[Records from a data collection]
^^^^^^^^

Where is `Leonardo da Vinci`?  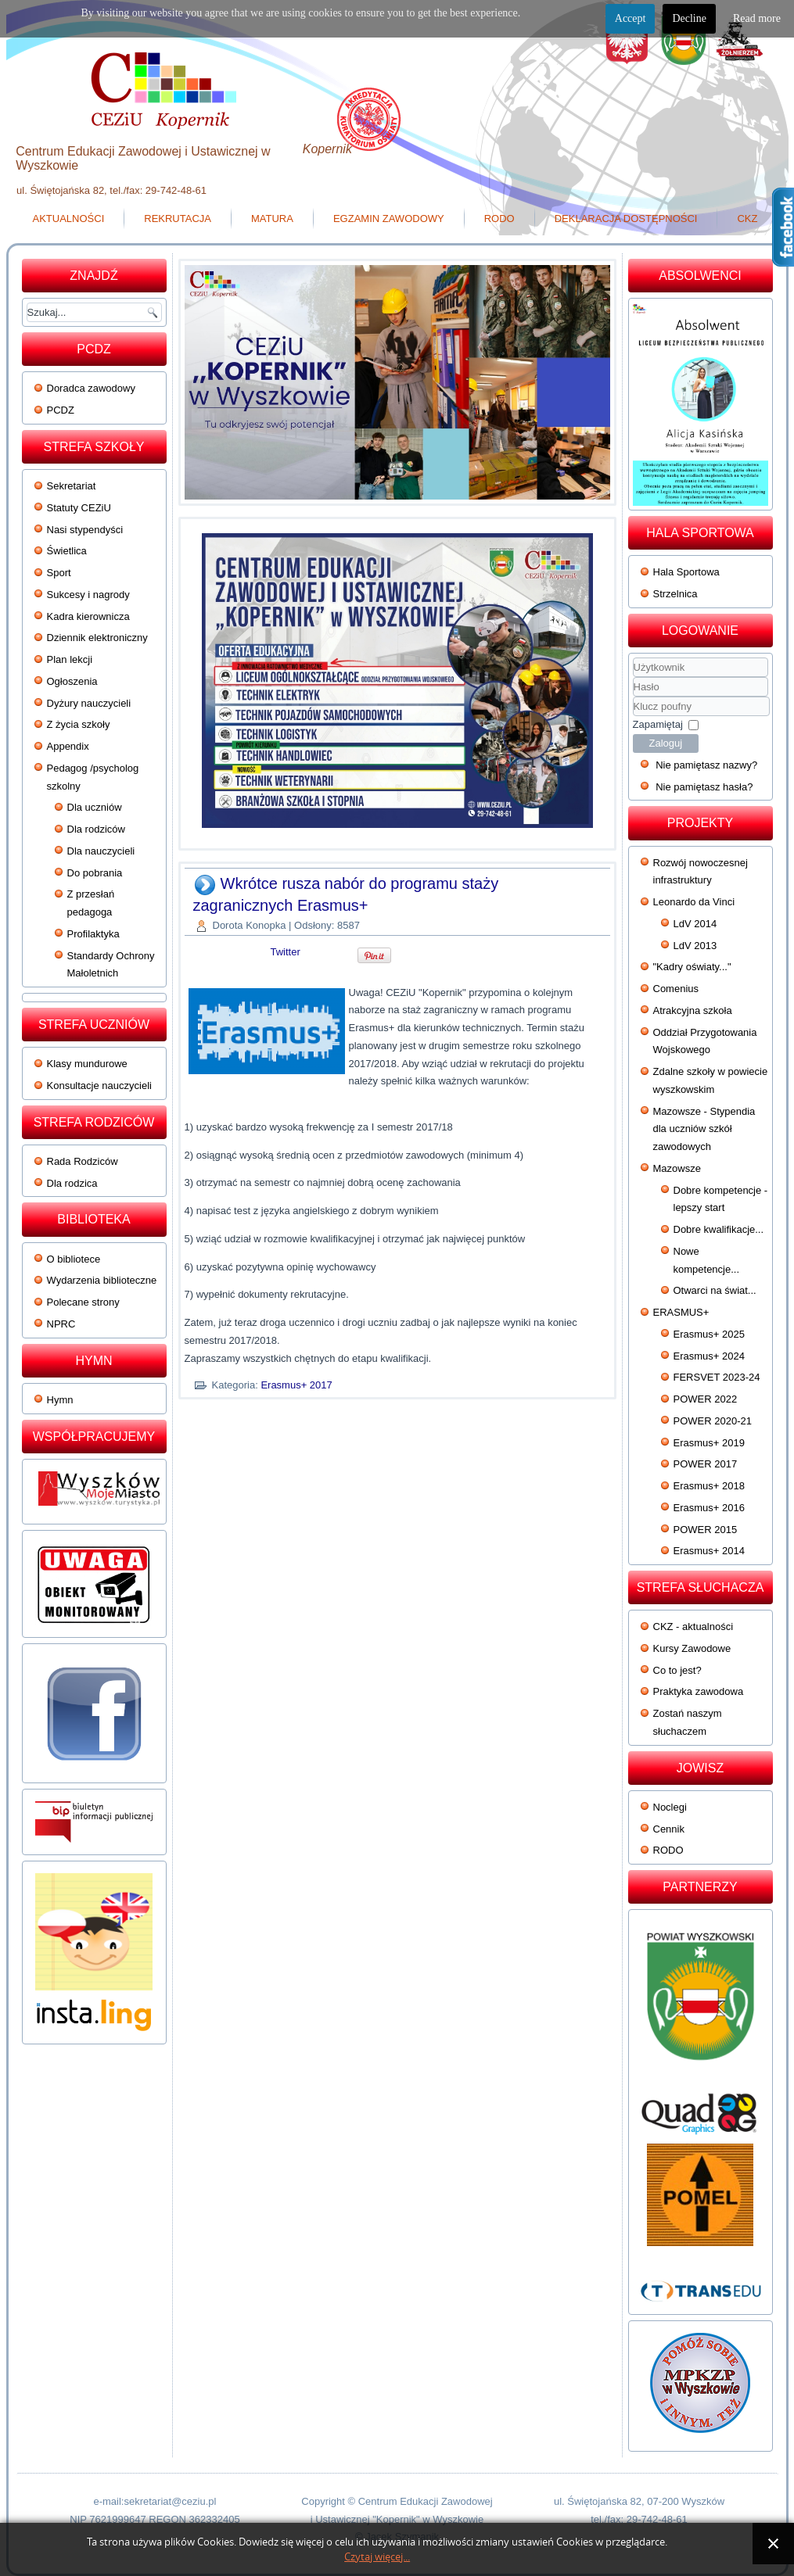
Leonardo da Vinci is located at coordinates (694, 902).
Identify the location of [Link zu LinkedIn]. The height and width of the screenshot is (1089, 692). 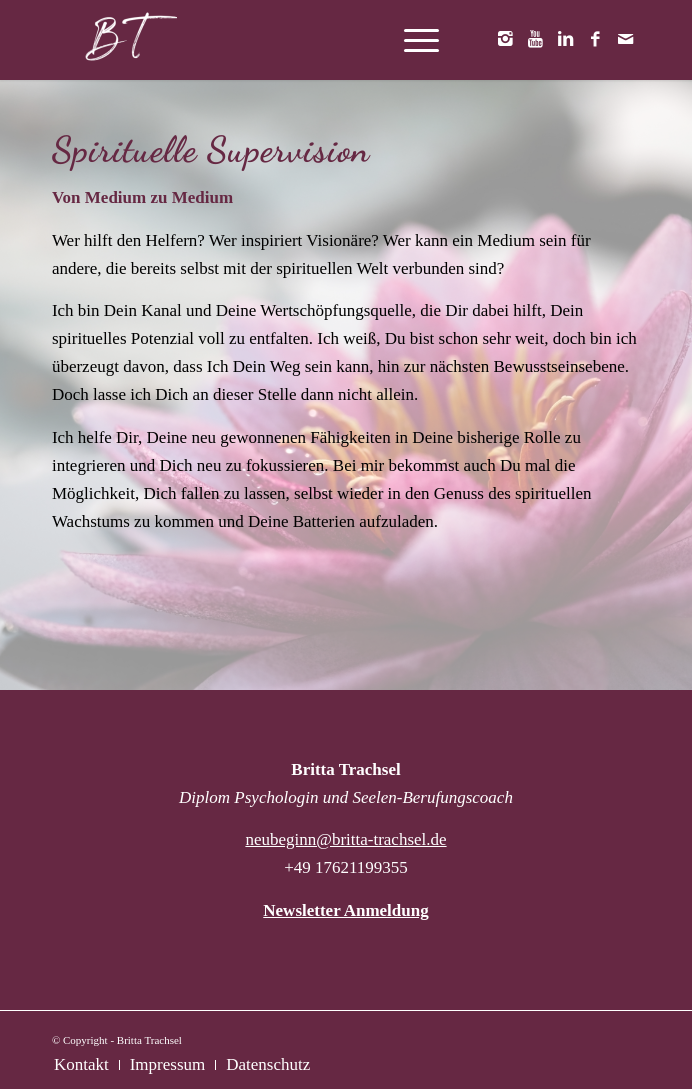
(565, 40).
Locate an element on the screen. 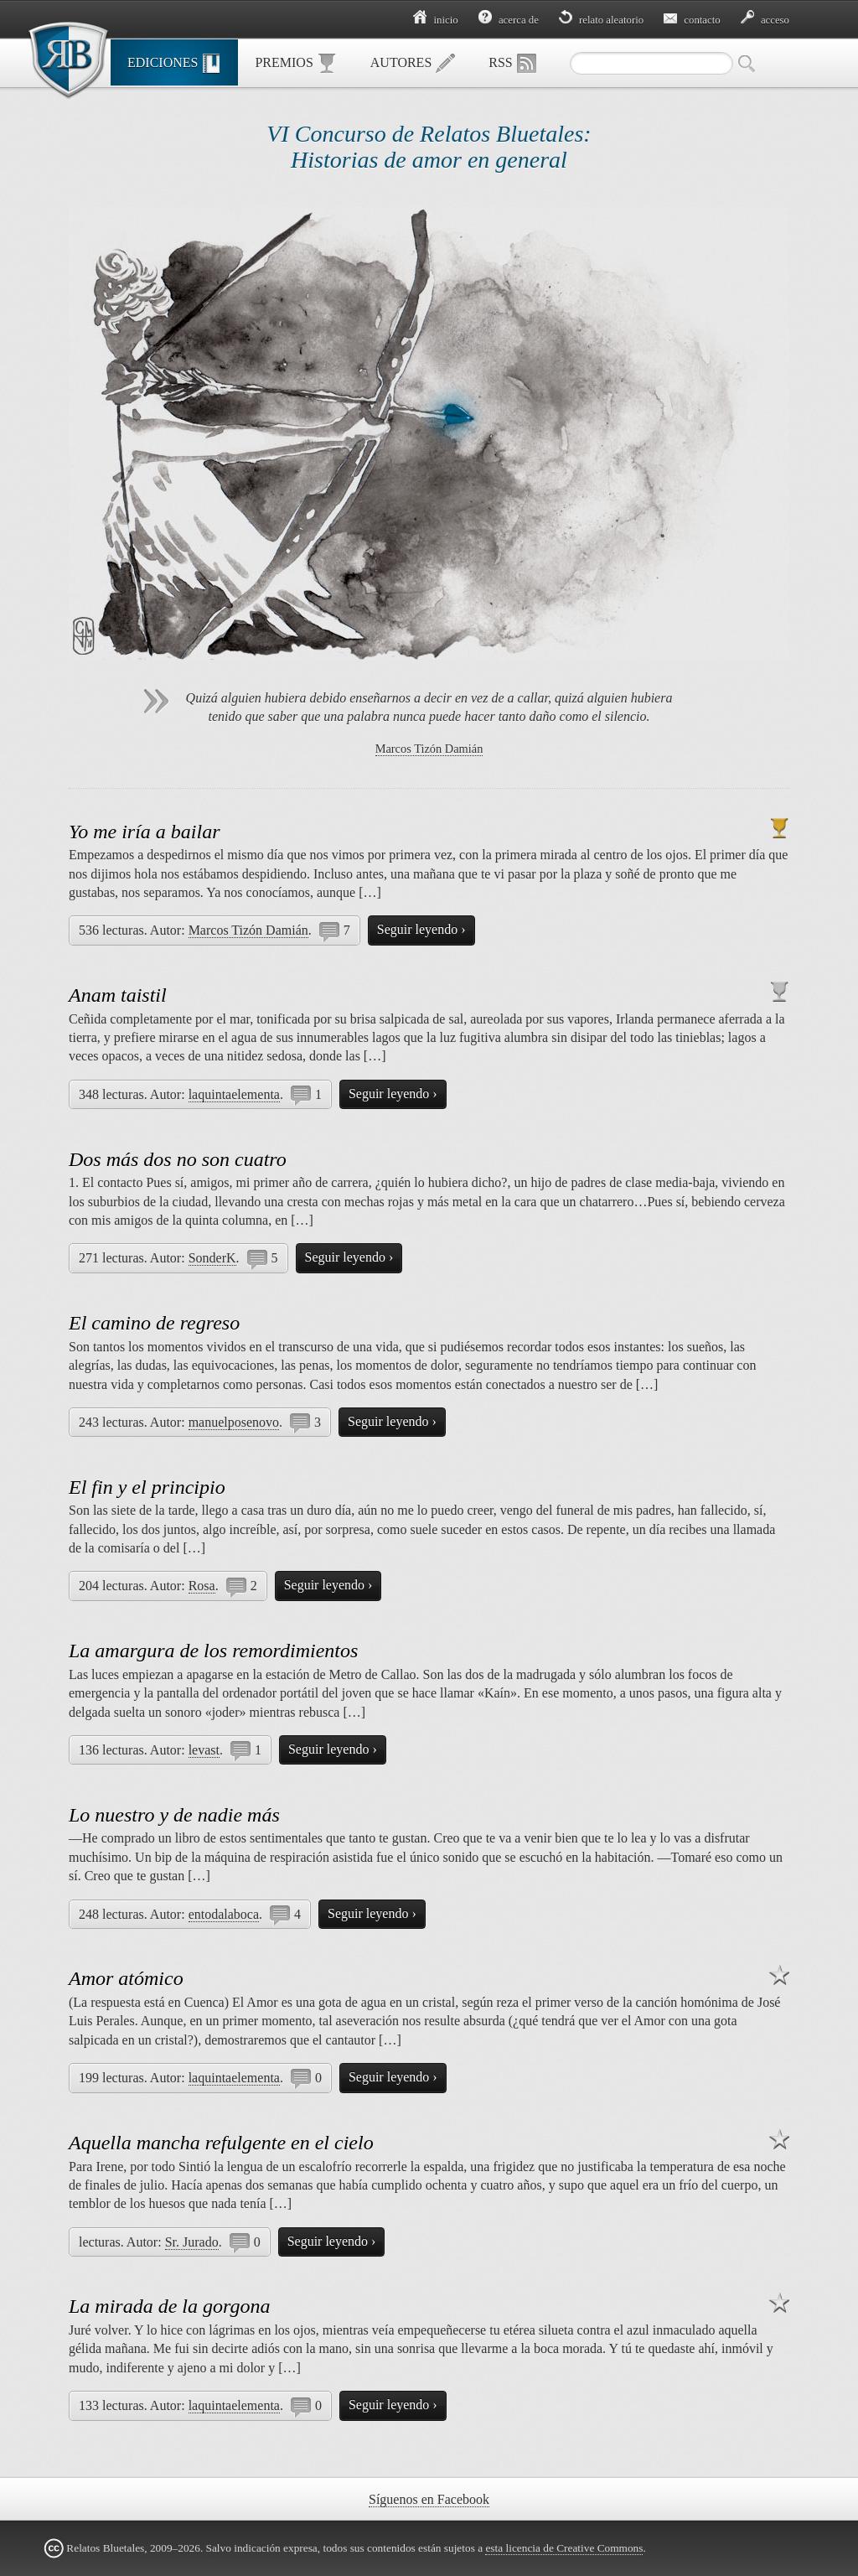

^^^^^^^^

▶ [What the exercise asks] The copy should hold every entry above word for word and none of the pictures.

▶ [Answer section]
Where is `Leonardo da Vinci`?  
Leonardo da Vinci is located at coordinates (694, 902).
Identify the location of [Link zu LinkedIn]. The height and width of the screenshot is (1089, 692). 
(565, 40).
Locate an element on the screen. 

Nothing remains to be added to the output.